--- What to produce ---
Give all of the data again exactly as written, omitting every image.

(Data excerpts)
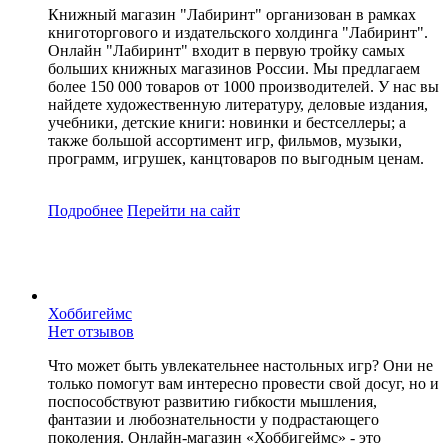
Книжный магазин "Лабиринт" организован в рамках
книготоргового и издательского холдинга "Лабиринт".
Онлайн "Лабиринт" входит в первую тройку самых
больших книжных магазинов России. Мы предлагаем
более 150 000 товаров от 1000 производителей. У нас вы
найдете художественную литературу, деловые издания,
учебники, детские книги: новинки и бестселлеры; а
также большой ассортимент игр, фильмов, музыки,
программ, игрушек, канцтоваров по выгодным ценам.
Подробнее
Перейти
на сайт
Хоббигеймс
Нет отзывов
Что может быть увлекательнее настольных игр? Они не
только помогут вам интересно провести свой досуг, но и
поспособствуют развитию гибкости мышления,
фантазии и любознательности у подрастающего
поколения. Онлайн-магазин «Хоббигеймс» - это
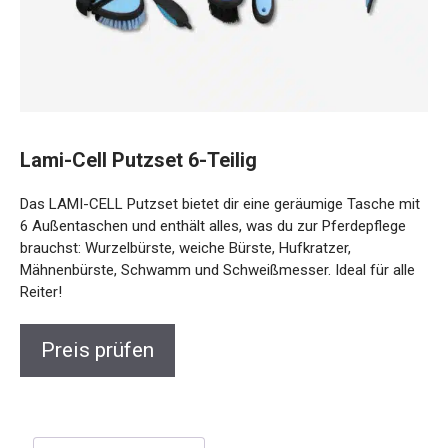
Lami-Cell Putzset 6-Teilig
Das LAMI-CELL Putzset bietet dir eine geräumige Tasche mit
6 Außentaschen und enthält alles, was du zur Pferdepflege
brauchst: Wurzelbürste, weiche Bürste, Hufkratzer,
Mähnenbürste, Schwamm und Schweißmesser. Ideal für alle
Reiter!
Preis prüfen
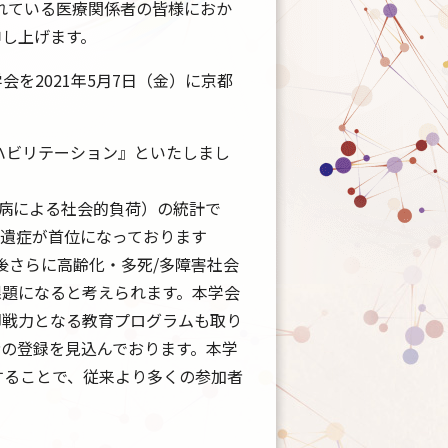
られている医療関係者の皆様におか
申し上げます。
を2021年5月7日（金）に京都
リハビリテーション』といたしまし
ase（疾病による社会的負荷）の統計で
遺症が首位になっております
1-372.）。今後さらに高齢化・多死/多障害社会
課題になると考えられます。本学会
即戦力となる教育プログラムも取り
の登録を見込んでおります。本学
することで、従来より多くの参加者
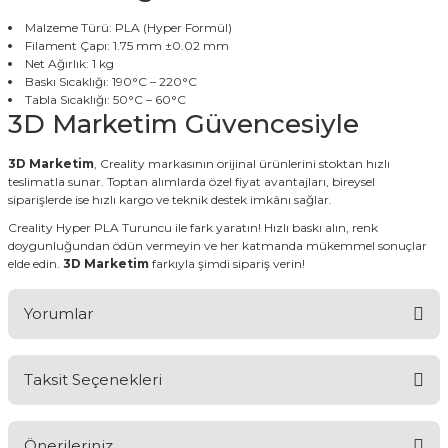
Malzeme Türü: PLA (Hyper Formül)
Filament Çapı: 1.75 mm ±0.02 mm
Net Ağırlık: 1 kg
Baskı Sıcaklığı: 190°C – 220°C
Tabla Sıcaklığı: 50°C – 60°C
3D Marketim Güvencesiyle
3D Marketim
, Creality markasının orijinal ürünlerini stoktan hızlı
teslimatla sunar. Toptan alımlarda özel fiyat avantajları, bireysel
siparişlerde ise hızlı kargo ve teknik destek imkânı sağlar.
Creality Hyper PLA Turuncu ile fark yaratın! Hızlı baskı alın, renk
doygunluğundan ödün vermeyin ve her katmanda mükemmel sonuçlar
elde edin.
3D Marketim
farkıyla şimdi sipariş verin!
Yorumlar
Taksit Seçenekleri
Bu ürüne ilk yorumu siz yapın!
Önerileriniz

--- Task result ---
Книжный магазин "Лабиринт" организован в рамках
книготоргового и издательского холдинга "Лабиринт".
Онлайн "Лабиринт" входит в первую тройку самых
больших книжных магазинов России. Мы предлагаем
более 150 000 товаров от 1000 производителей. У нас вы
найдете художественную литературу, деловые издания,
учебники, детские книги: новинки и бестселлеры; а
также большой ассортимент игр, фильмов, музыки,
программ, игрушек, канцтоваров по выгодным ценам.
Подробнее
Перейти
на сайт
Хоббигеймс
Нет отзывов
Что может быть увлекательнее настольных игр? Они не
только помогут вам интересно провести свой досуг, но и
поспособствуют развитию гибкости мышления,
фантазии и любознательности у подрастающего
поколения. Онлайн-магазин «Хоббигеймс» - это
Lami-Cell Putzset 6-Teilig
Das LAMI-CELL Putzset bietet dir eine geräumige Tasche mit
6 Außentaschen und enthält alles, was du zur Pferdepflege
brauchst: Wurzelbürste, weiche Bürste, Hufkratzer,
Mähnenbürste, Schwamm und Schweißmesser. Ideal für alle
Reiter!
Preis prüfen
られている医療関係者の皆様におか
申し上げます。
を2021年5月7日（金）に京都
リハビリテーション』といたしまし
ase（疾病による社会的負荷）の統計で
遺症が首位になっております
1-372.）。今後さらに高齢化・多死/多障害社会
課題になると考えられます。本学会
即戦力となる教育プログラムも取り
の登録を見込んでおります。本学
することで、従来より多くの参加者
Malzeme Türü: PLA (Hyper Formül)
Filament Çapı: 1.75 mm ±0.02 mm
Net Ağırlık: 1 kg
Baskı Sıcaklığı: 190°C – 220°C
Tabla Sıcaklığı: 50°C – 60°C
3D Marketim Güvencesiyle
3D Marketim
, Creality markasının orijinal ürünlerini stoktan hızlı
teslimatla sunar. Toptan alımlarda özel fiyat avantajları, bireysel
siparişlerde ise hızlı kargo ve teknik destek imkânı sağlar.
Creality Hyper PLA Turuncu ile fark yaratın! Hızlı baskı alın, renk
doygunluğundan ödün vermeyin ve her katmanda mükemmel sonuçlar
elde edin.
3D Marketim
farkıyla şimdi sipariş verin!
Yorumlar
Taksit Seçenekleri
Bu ürüne ilk yorumu siz yapın!
Önerileriniz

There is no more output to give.